US20160348534A1

US20160348534A1 - Flow sleeve for thermal control of a double-walled turbine shell and related method

Info

Publication number: US20160348534A1
Application number: US15/236,544
Authority: US
Inventors: Radu Ioan Danescu; David Martin Johnson; Kenneth Damon Black; Christopher Paul Cox; Ozgur Bozkurt
Original assignee: General Electric Co
Current assignee: GE Infrastructure Technology LLC
Priority date: 2013-03-11
Filing date: 2016-08-15
Publication date: 2016-12-01
Also published as: CH707754A2; US10024189B2; US9453429B2; DE102014102778A1; US20140341702A1; DE102014102778B4; JP6411754B2; JP2014173597A

Abstract

A turbine casing includes at least one shell adapted to enclose one or more turbine stages in a gas turbine engine; an air inlet in the at least one shell; a flow sleeve secured to an inside surface of the at least one shell, the flow sleeve comprising at least two arcuate segments. Each arcuate segment includes an arcuate base, a pair of sidewalls extending radially outwardly of the base thereby forming a circumferentially-extending flow channel defined by the base, the sidewalls and the inside surface. The air inlet is aligned with the flow channel and the sleeve is configured to distribute air flowing in the channel into spaces proximate the one or more turbine stages in circumferential, radial and axial directions, including along the inside surface of the at least one shell.

Description

CROSS RELATED APPLICATION

This application is a continuation of U.S. application Ser. No. 13/794,136 filed Mar. 11, 2013, and is incorporated herein by reference.

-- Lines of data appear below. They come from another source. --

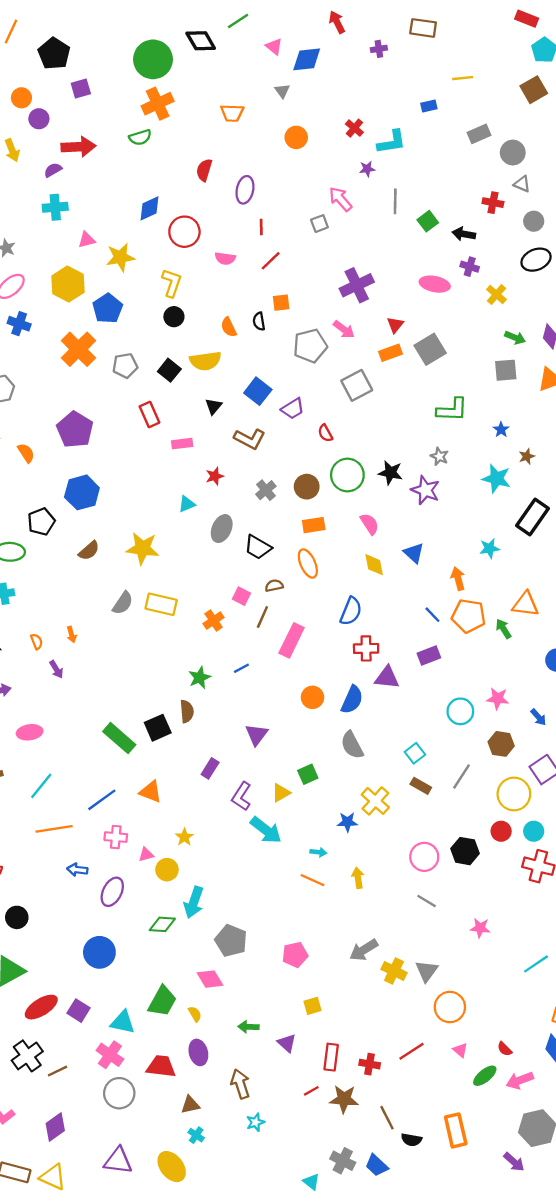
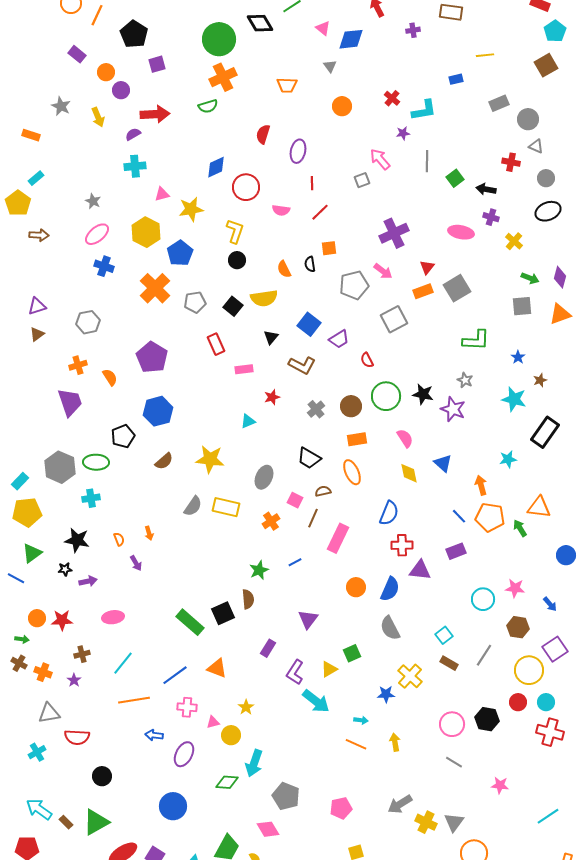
gray ellipse: (222, 529) -> (264, 477), moved

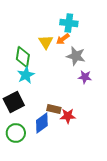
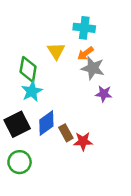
orange arrow: (63, 39) -> (85, 53), moved
brown rectangle: (54, 109) -> (66, 133), turned 48
blue diamond: (42, 123) -> (46, 123), moved

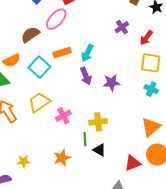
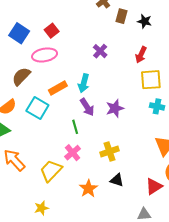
pink ellipse: (56, 19) -> (45, 55), turned 50
purple cross: (122, 27) -> (100, 51), moved
yellow trapezoid: (39, 102) -> (51, 171), moved
green line: (85, 139) -> (75, 127), moved
orange star: (62, 158) -> (88, 189), moved

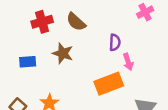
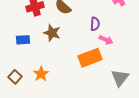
pink arrow: (128, 62) -> (106, 40), turned -48

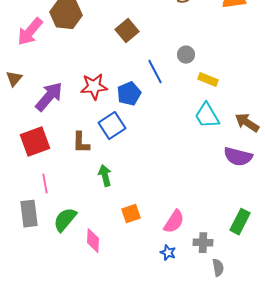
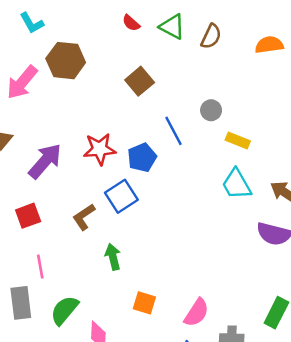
red square: (35, 142) -> (28, 216), size x0.7
brown L-shape: (81, 143) -> (84, 217), turned 55
orange square: (131, 214) -> (144, 303), turned 36

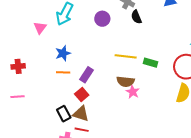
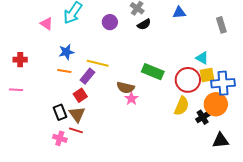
black semicircle: (136, 17) -> (144, 24), turned -104
pink triangle: (40, 28) -> (47, 24), turned -40
yellow line: (126, 56) -> (98, 63), moved
green rectangle: (151, 63) -> (153, 72), size x1.5
brown triangle: (81, 114) -> (77, 114), turned 30

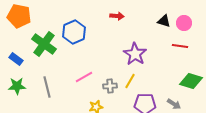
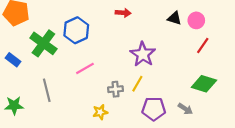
red line: (180, 46) -> (203, 46), moved, turned -63
pink line: (84, 77) -> (85, 68), moved
green star: (17, 86) -> (14, 106), moved

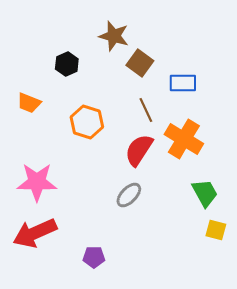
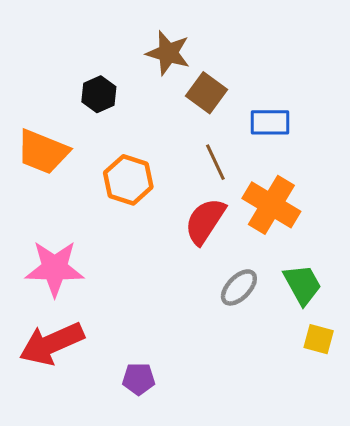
orange trapezoid: (29, 103) -> (43, 152), size x1.5
gray ellipse: (129, 195) -> (239, 287), moved

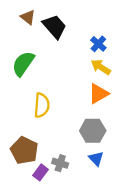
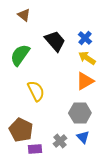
black trapezoid: (54, 27) -> (55, 41), moved
yellow semicircle: (42, 105) -> (36, 91), turned -30
gray cross: (60, 163) -> (60, 141), moved, turned 32
purple rectangle: (41, 172) -> (35, 149), turned 48

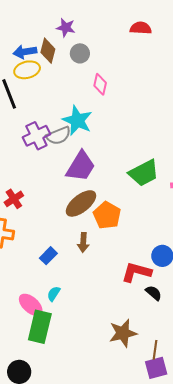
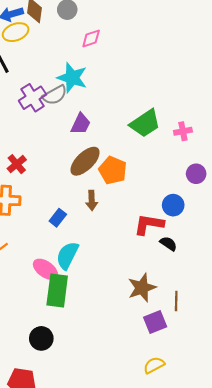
pink diamond: (100, 84) -> (91, 39), turned 65
purple trapezoid: (81, 166) -> (81, 124), size x0.7
cyan semicircle: (54, 294) -> (67, 255), size x1.8
purple square: (156, 368) -> (155, 322), moved

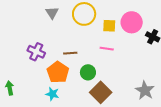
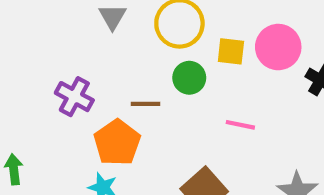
pink line: (107, 49) -> (240, 125), moved
green circle: (88, 72) -> (189, 78), moved

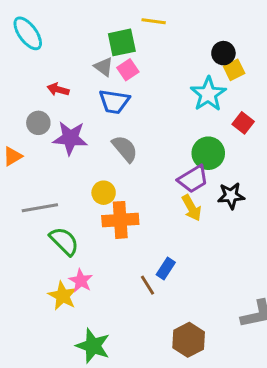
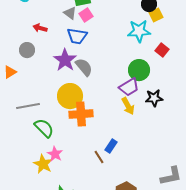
cyan star: (208, 94) -> (139, 31), turned 30
purple star: (70, 138) -> (65, 60), moved, turned 30
yellow circle: (104, 193) -> (70, 96), size x1.6

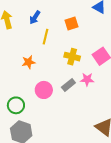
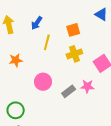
yellow cross: (72, 57) -> (74, 54), moved, turned -35
orange star: (28, 62) -> (16, 60), moved
pink circle: (44, 90) -> (43, 82), moved

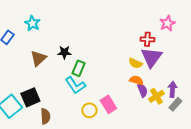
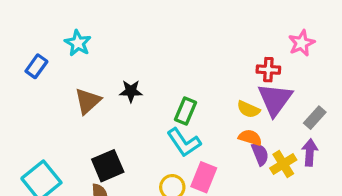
green rectangle: (78, 68) -> (186, 111), moved
cyan L-shape: (75, 85) -> (184, 142), moved
black square: (30, 97) -> (108, 166), moved
pink rectangle: (108, 104) -> (204, 177), turned 54
gray rectangle: (175, 104) -> (315, 118), moved

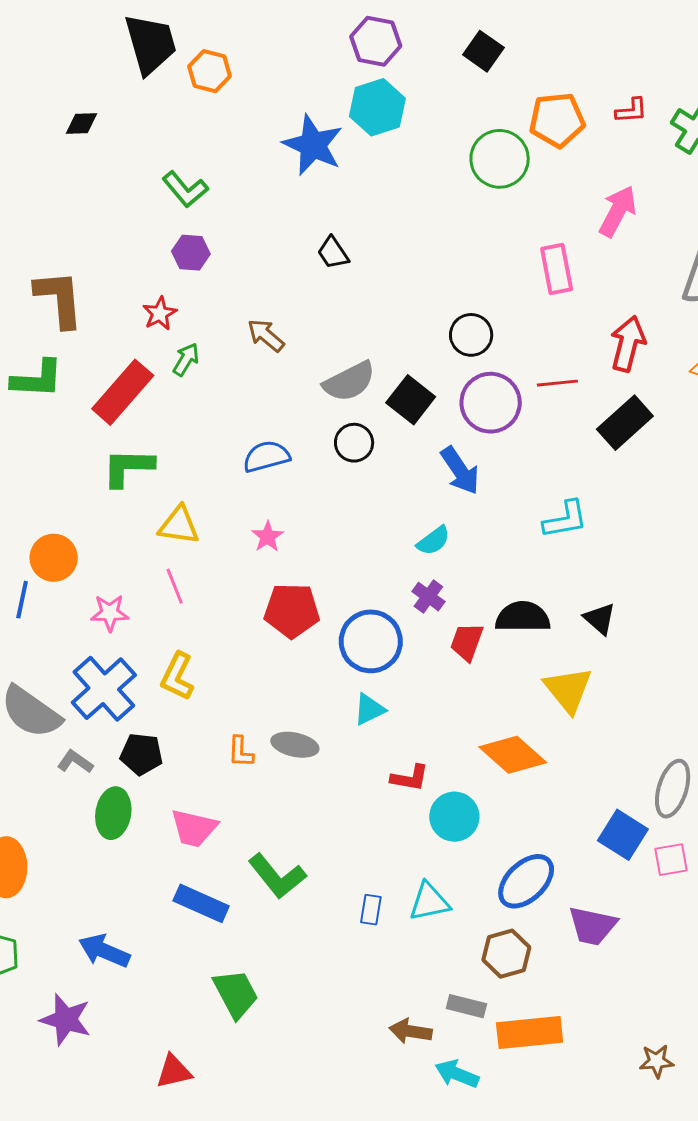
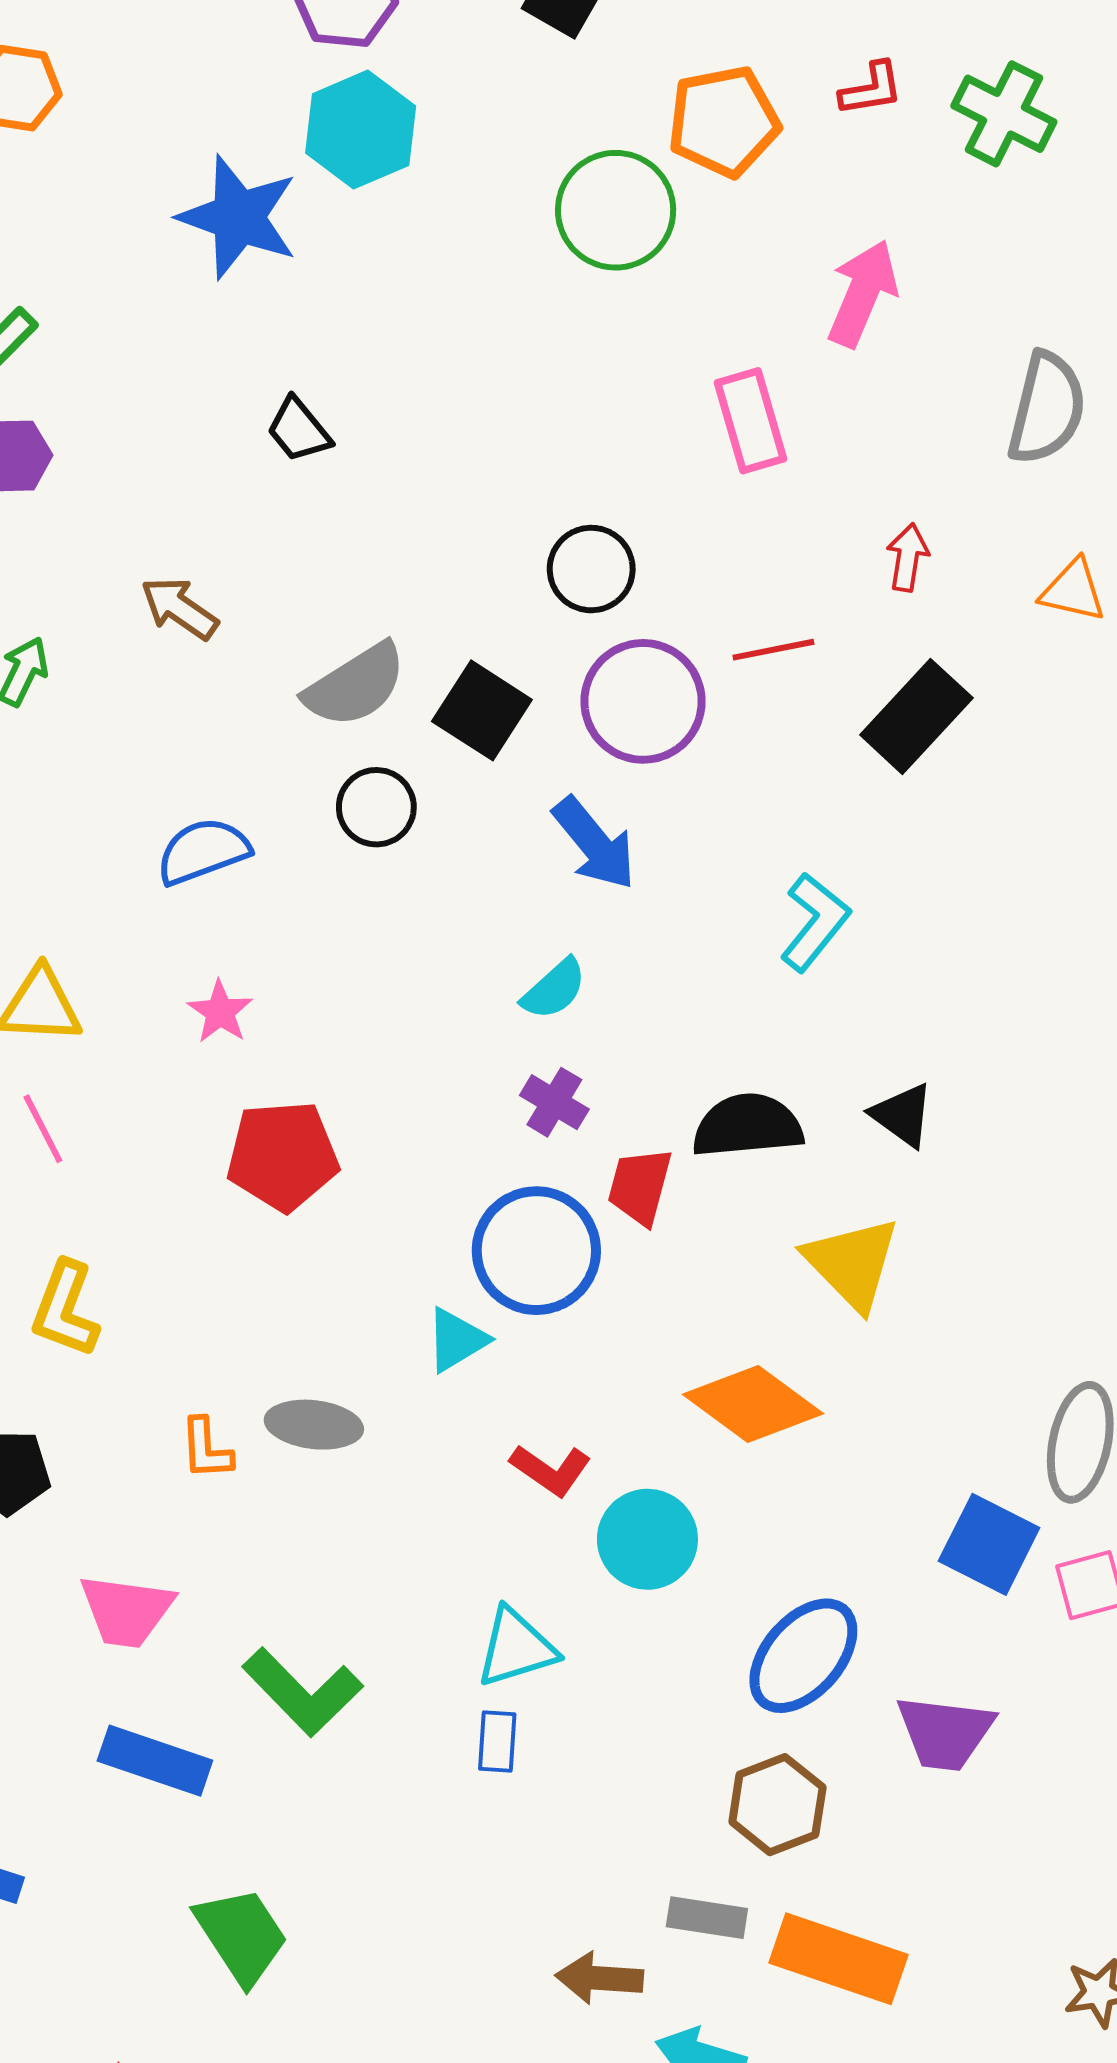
red arrow: (628, 344) -> (908, 557), size x0.6
cyan L-shape: (565, 519) -> (815, 922), turned -36
blue circle: (371, 641) -> (536, 1251), moved
red L-shape: (410, 778) -> (551, 1470), turned 30
cyan triangle: (429, 902) -> (516, 1648), moved
orange rectangle: (530, 1033) -> (839, 1959), turned 30

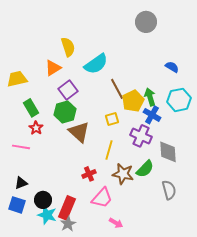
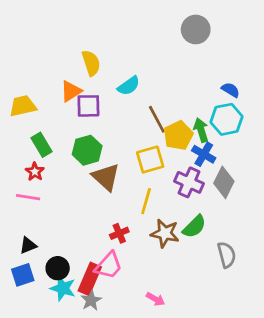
cyan semicircle: (96, 64) -> (129, 86), size x0.7
purple square: (68, 90) -> (88, 106), moved, turned 36
cyan hexagon: (179, 100) -> (227, 119), moved
yellow square: (112, 119) -> (150, 160), size x1.5
red star: (36, 128) -> (35, 172), moved
gray diamond: (168, 152) -> (224, 182), moved, turned 30
pink trapezoid: (102, 198) -> (109, 265), moved
blue square: (17, 205) -> (23, 275), turned -36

BACKGROUND OF THE INVENTION

This invention relates generally to turbine casing construction and, more particularly, to a flow sleeve mounted on the inner surface of an outer turbine shell in a double-shell turbine engine design.
In order to maximize efficiency and performance in a gas turbine engine, clearances between rotating (e.g., rotor) and stationary (e.g., stator) components should be kept to a minimum. Such clearances, however, should also accommodate expansion and contraction of the rotor and stator due to changing temperatures of the components and the changing speeds of the rotating components during the various operating conditions of the engine. For example, the rotor and stator components will radially expand as temperature increases, while the rotor components will also expand or contract with speed changes.
A variety of systems have been utilized to adjust and maintain radial and axial clearances during all conditions of turbine operation, including air distribution systems that feed cooling and heating air onto the rotor and/or stator elements. Generally, the air is taken from the air compressor of the gas turbine engine and may be distributed onto turbine blades, turbine wheels, casings, or turbine stator carrier rings. Depending upon the particular objective, air may be tapped from various stages of the compressor, or may be taken from the combustion chamber enclosure to supply the necessary heating air. The air supply systems may be provided with regulating valves so as to modulate the air flow and the temperatures by mixing air from the different sources.
Such systems have not been satisfactory in all respects, however, especially with respect to the inside surface of the outer shell or casing in a double-shell gas turbine configuration.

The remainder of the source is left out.